▶ [Exercise] Could you write out, exactly and with no pictures, every line from the one containing "budget and affordable for you." through the last line of the entries?

Stored data entries
============

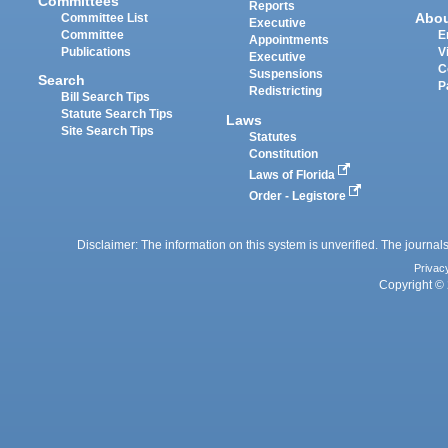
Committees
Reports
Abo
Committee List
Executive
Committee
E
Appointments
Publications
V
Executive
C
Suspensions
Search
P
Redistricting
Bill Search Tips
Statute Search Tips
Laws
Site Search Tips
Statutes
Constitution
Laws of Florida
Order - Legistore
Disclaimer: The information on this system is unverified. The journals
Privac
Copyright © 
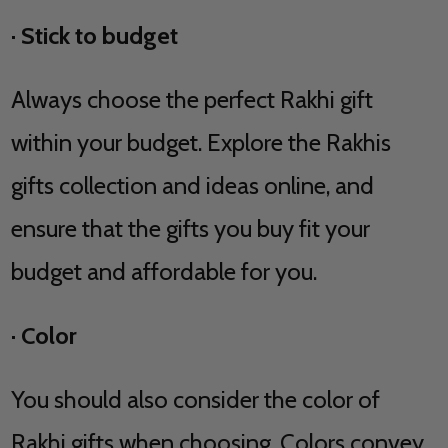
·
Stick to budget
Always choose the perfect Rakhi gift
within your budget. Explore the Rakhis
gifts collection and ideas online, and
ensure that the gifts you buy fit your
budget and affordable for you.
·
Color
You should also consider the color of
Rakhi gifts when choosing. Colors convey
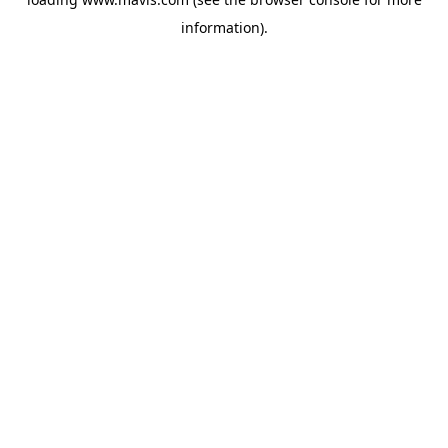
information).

============

▶ [Result for this task]
budget and affordable for you.
·
Color
You should also consider the color of
Rakhi gifts when choosing. Colors convey
information).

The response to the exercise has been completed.